Proposed modifications to the GENIUS Act aimed at regulating stablecoins have led to significant backlash from cryptocurrency executives and industry organizations. Concerns have emerged that these changes could threaten competition within the market and diminish the global standing of the US dollar.
The Blockchain Association expressed its discontent, labeling a recent request from community bankers to prohibit stablecoin issuers from providing yield to tokenholders through third parties as a desperate attempt by traditional banks to stifle competition. This move comes in the wake of a carefully negotiated bipartisan agreement in Congress.
Under the current provisions of the GENIUS Act, stablecoin issuers are barred from offering interest or yield. However, many major crypto exchanges continue to provide rewards to their stablecoin holders. Community banks argue that closing the perceived loophole is essential to safeguarding their lending capabilities.

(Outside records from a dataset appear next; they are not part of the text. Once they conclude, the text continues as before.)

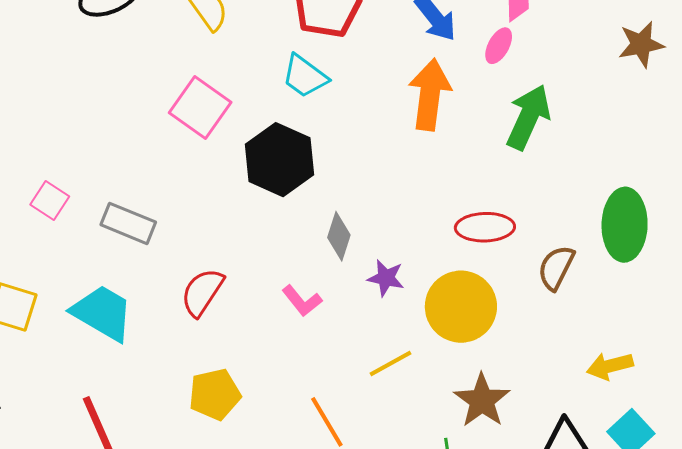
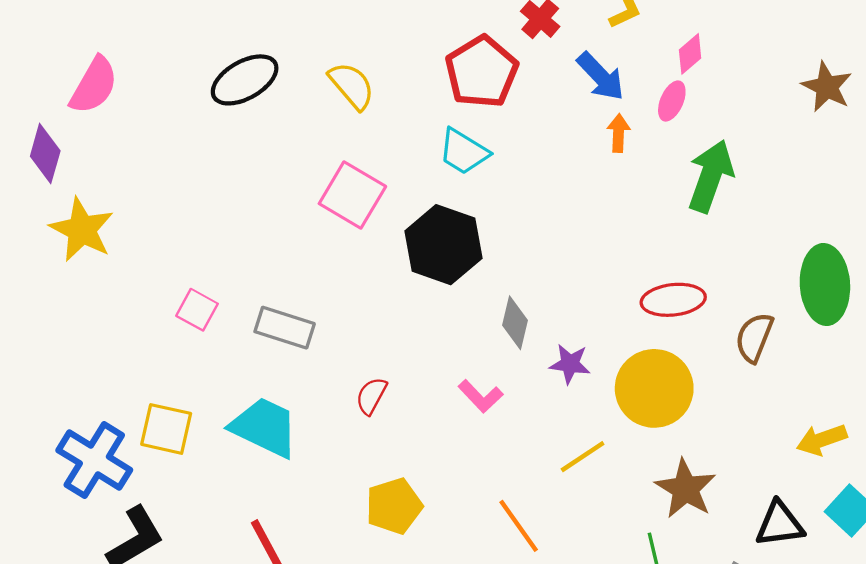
brown star: (641, 44) -> (827, 87), turned -30
orange arrow: (430, 95) -> (619, 133), moved, size x0.5
red semicircle: (202, 292) -> (371, 396), size x0.7

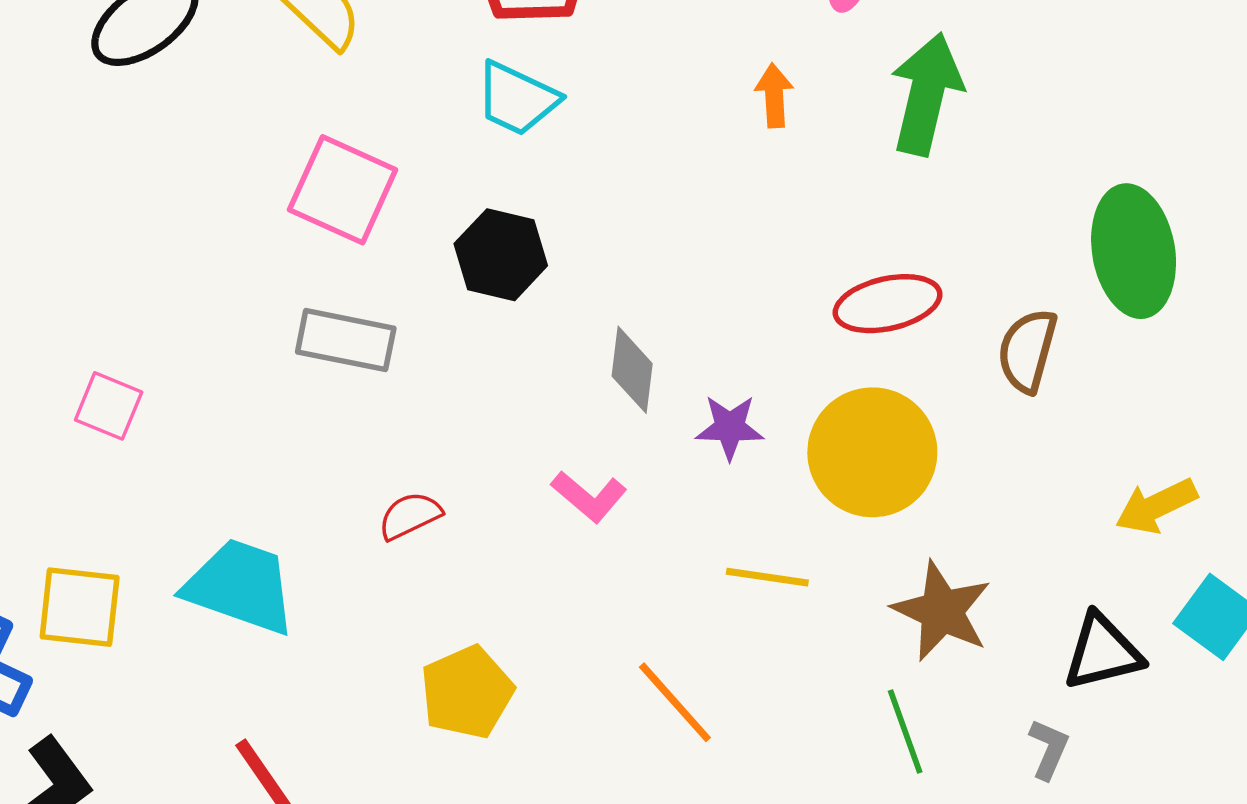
orange arrow: (619, 133) -> (774, 96), moved
black hexagon: (443, 245) -> (501, 255), size x0.7
gray rectangle: (285, 328) -> (346, 340), moved
red semicircle: (371, 396) -> (410, 516), turned 42
yellow line: (583, 457) -> (767, 577), turned 48

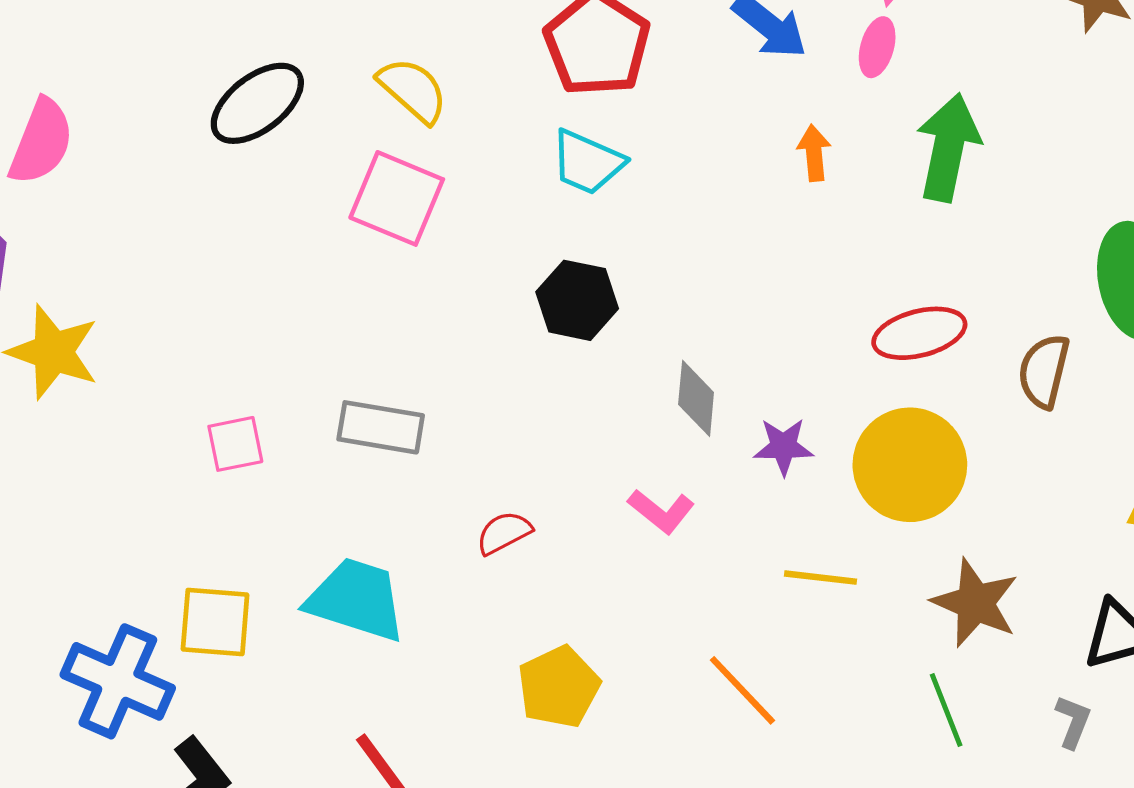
pink square: (343, 190) -> (397, 198), moved
gray rectangle: (346, 340) -> (381, 427), moved
pink square: (109, 406) -> (235, 444), turned -32

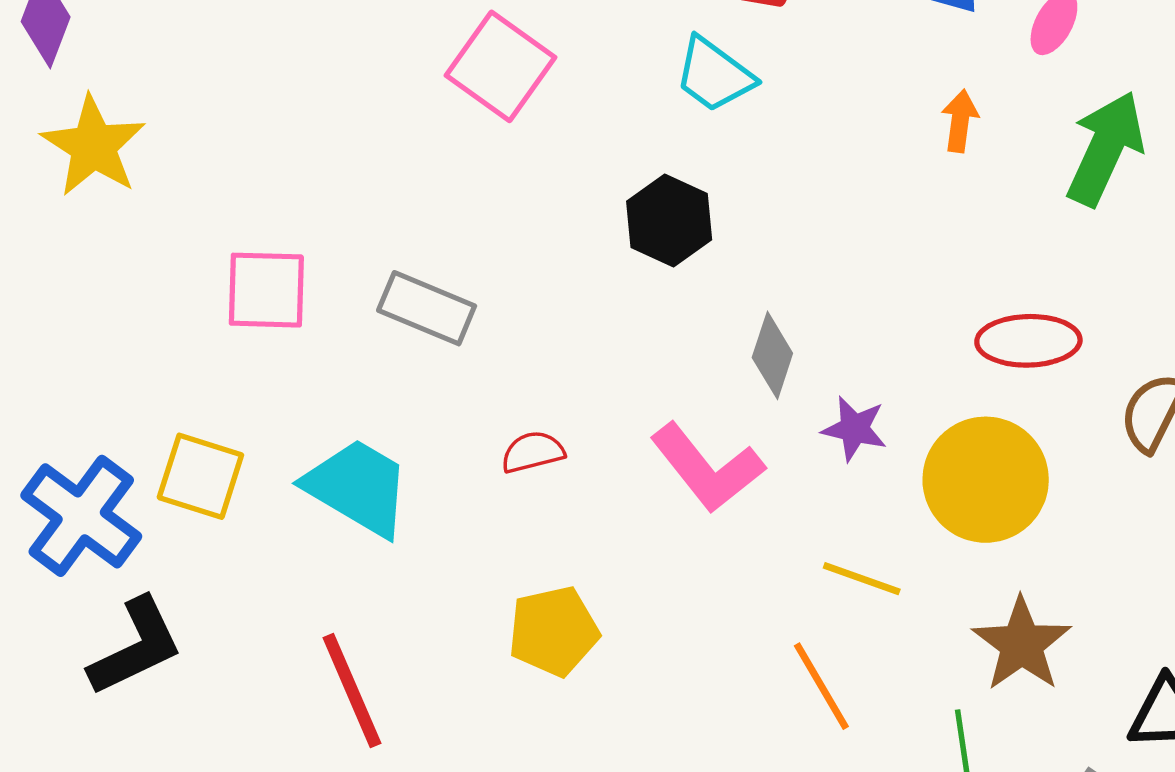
pink square: (235, 444) -> (266, 290), size x1.4
pink L-shape: (661, 511) -> (707, 468), size x1.6
orange line: (742, 690) -> (821, 686), moved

The Blockchain Association countered this narrative, asserting that there is no substantial evidence indicating that the rise of stablecoins threatens traditional financial institutions. They noted that while traditional low-yield bank accounts primarily benefit large banks, the rewards offered by stablecoins provide real advantages to the average consumer. “No new evidence. No new risks. Just incumbent pressure to shut out competition,” the Association stated.
Pro-crypto attorney John Deaton warned that altering the legislation in such a significant way could represent a “national security trap.” He argued that this could inadvertently encourage the adoption of China”s interest-bearing digital yuan, further complicating the competitive landscape for the US dollar.

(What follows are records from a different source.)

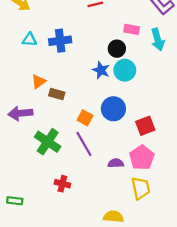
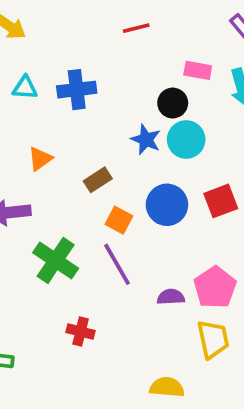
brown rectangle: (57, 94) -> (98, 180), moved, turned -49
red square: (145, 126) -> (221, 201), moved

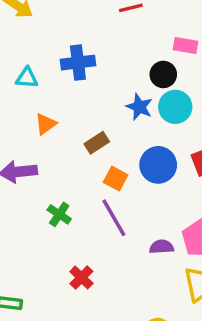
cyan triangle: (25, 88) -> (27, 78), moved
green cross: (56, 260) -> (59, 214), size x0.6
red cross: (81, 332) -> (81, 278), turned 30

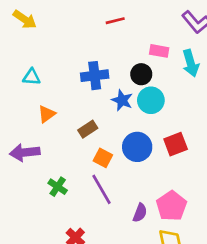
blue cross: (78, 63) -> (95, 76), moved
purple semicircle: (162, 247) -> (140, 213), turned 114

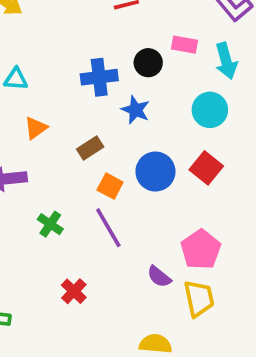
black circle: (141, 74) -> (148, 63), moved
cyan circle: (151, 100) -> (210, 110), moved
red square: (176, 144) -> (206, 168), turned -30
purple semicircle: (140, 213) -> (159, 277), moved, turned 108

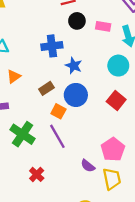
black circle: (148, 63) -> (77, 21), moved
blue circle: (155, 172) -> (76, 95), moved
green cross: (50, 224) -> (22, 134), size x1.6

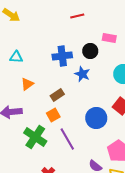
black circle: (77, 21) -> (90, 51), moved
blue circle: (76, 95) -> (96, 118), moved
orange square: (58, 111) -> (53, 115), moved, turned 32

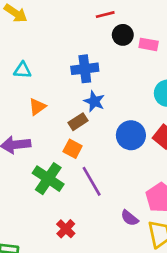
black circle: (90, 51) -> (123, 35), moved
blue star: (82, 74) -> (94, 101), moved
orange square: (53, 115) -> (73, 149), turned -32
blue circle: (96, 118) -> (131, 135), moved

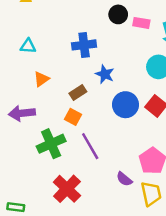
blue star: (94, 101) -> (105, 74), moved
green cross: (48, 179) -> (51, 144), turned 32
red cross: (66, 229) -> (67, 189), size x1.6

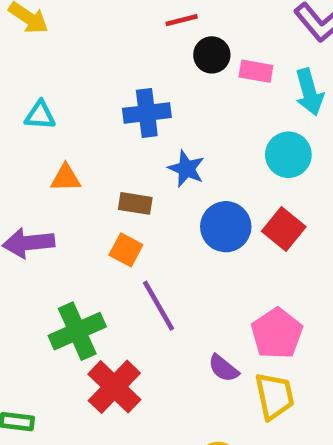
orange triangle: (41, 79) -> (66, 178), turned 35
brown rectangle: (78, 92) -> (135, 203), turned 42
green cross: (51, 144) -> (77, 331), moved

As Deaton highlighted, “The stakes are higher than ever because China officially began paying interest on the Digital Yuan (e-CNY) – making it a “yield-bearing” competitor to the USD.”

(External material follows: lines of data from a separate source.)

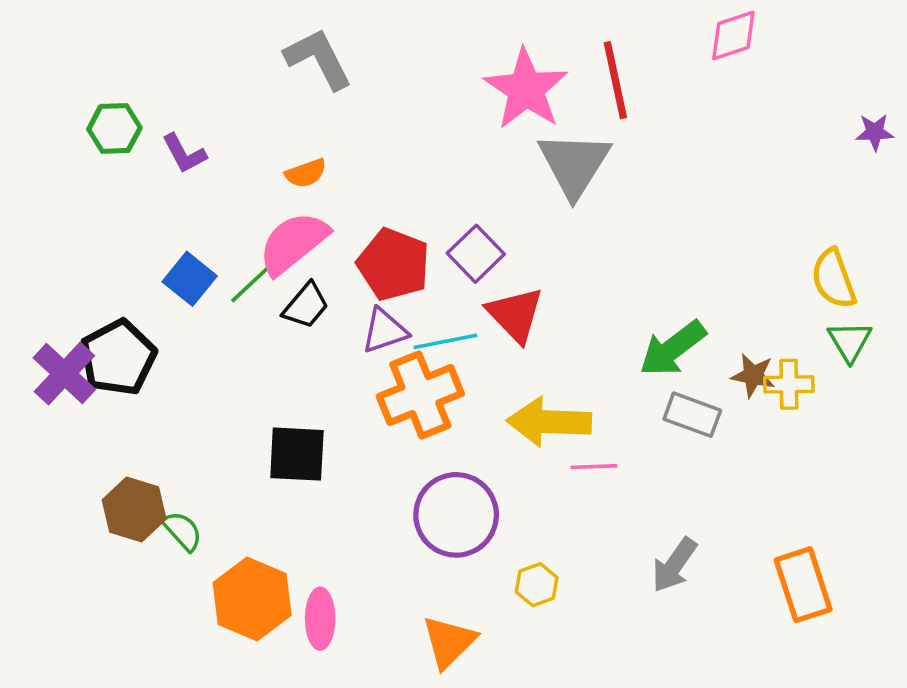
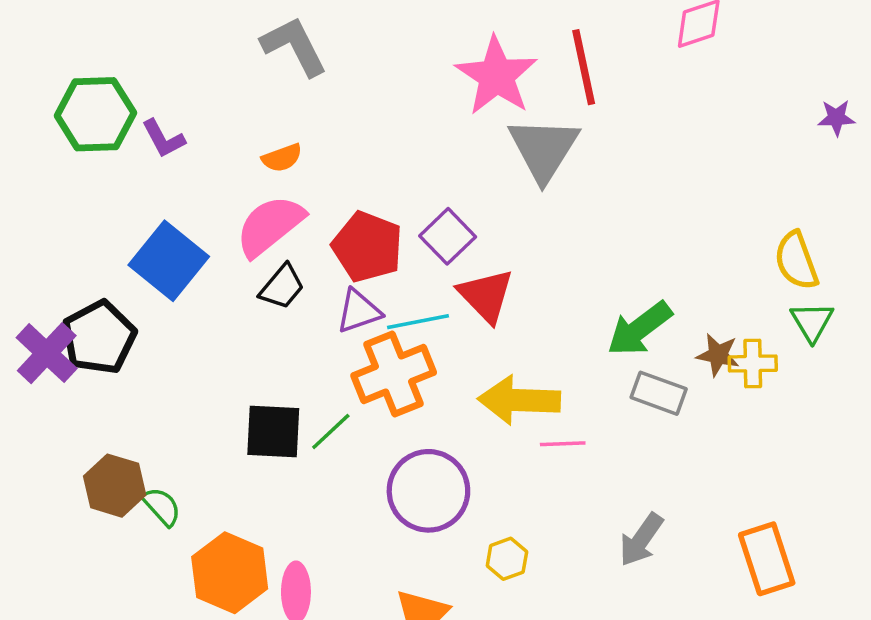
green hexagon: (114, 128) -> (95, 114), size x1.5
blue square: (190, 279) -> (169, 261), size x1.5
green line: (250, 284) -> (331, 432), moved

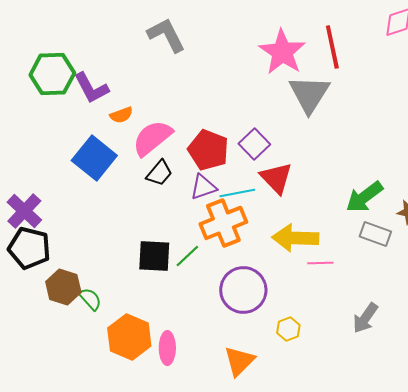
purple L-shape: (163, 139) -> (91, 88), size x1.4
orange semicircle: (282, 158) -> (121, 115), moved
black pentagon: (99, 337) -> (29, 248), moved, turned -30

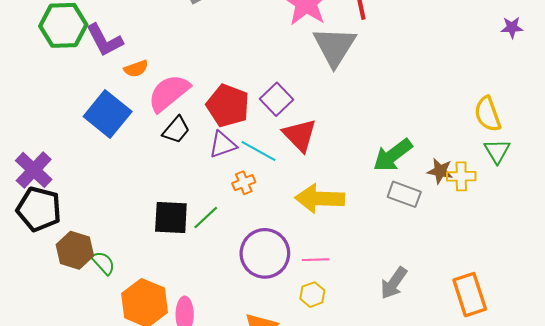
cyan line: (237, 193) -> (259, 151), turned 40
orange cross: (223, 223) -> (244, 183), size x0.5
pink line: (320, 263) -> (316, 260), moved

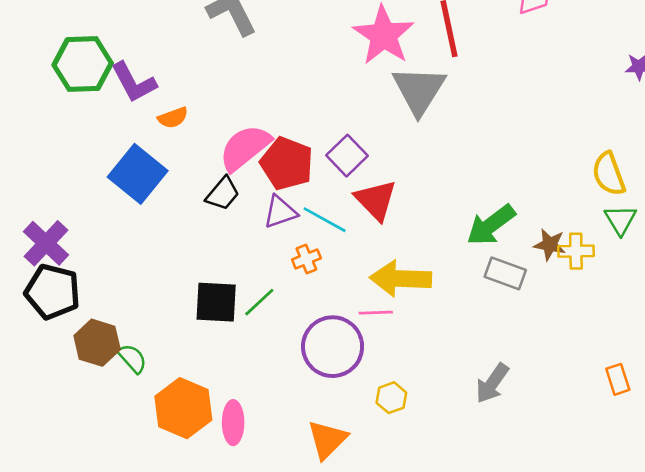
pink semicircle: (169, 93) -> (245, 148), moved
pink line: (316, 260) -> (376, 313), moved
orange rectangle: (470, 295) -> (618, 379), moved, size x0.6

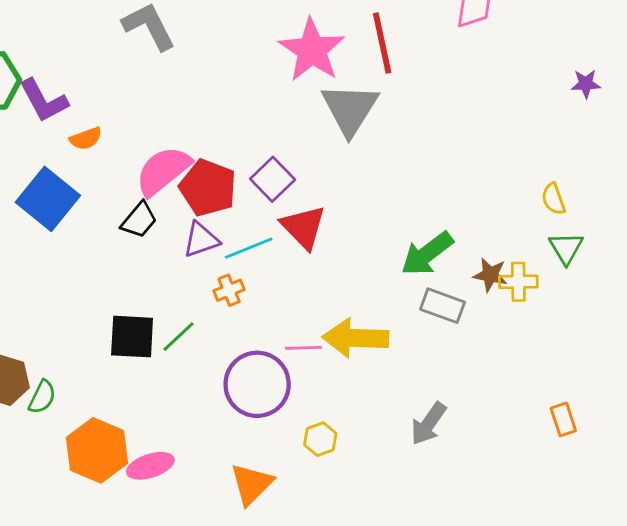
yellow semicircle: (609, 174) -> (553, 199), size x0.7
cyan line: (325, 220) -> (249, 248), turned -51
yellow arrow: (401, 279) -> (355, 338), moved
green semicircle: (132, 358) -> (42, 397), turned 68
pink ellipse: (233, 423) -> (150, 466), turned 72

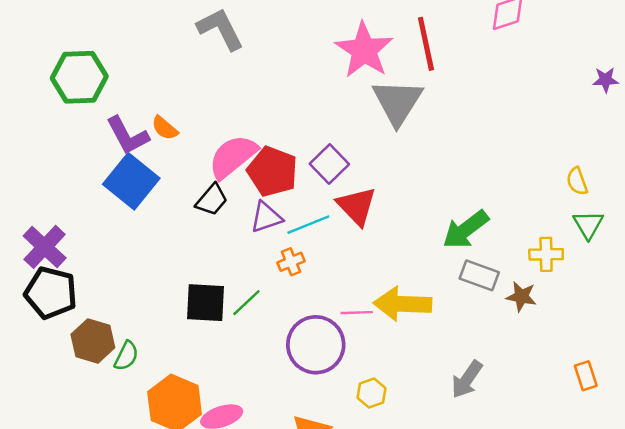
purple L-shape: (44, 101) -> (128, 135), moved
orange semicircle: (86, 139) -> (165, 128), turned 60
brown star: (490, 275) -> (521, 296), moved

Alexander Grieve, vice president of government affairs at Paradigm, cautioned that reversing the GENIUS Act”s reward provisions would squander the progress made thus far. “Now, after false and alarmist bank cries, they”re looking to undo a key part: rewards,” Grieve remarked.
Meanwhile, Mike Novogratz, CEO of Galaxy Digital, echoed similar frustrations, emphasizing that the US would be foolish to retract the law. In his words, “What I say to banks who are whining like mad 4th graders. Toughen up and compete. This is what innovation looks like.”
As the debate continues, the outcome of these proposed changes to the GENIUS Act remains uncertain, with potential implications not only for the cryptocurrency market but also for the broader financial landscape.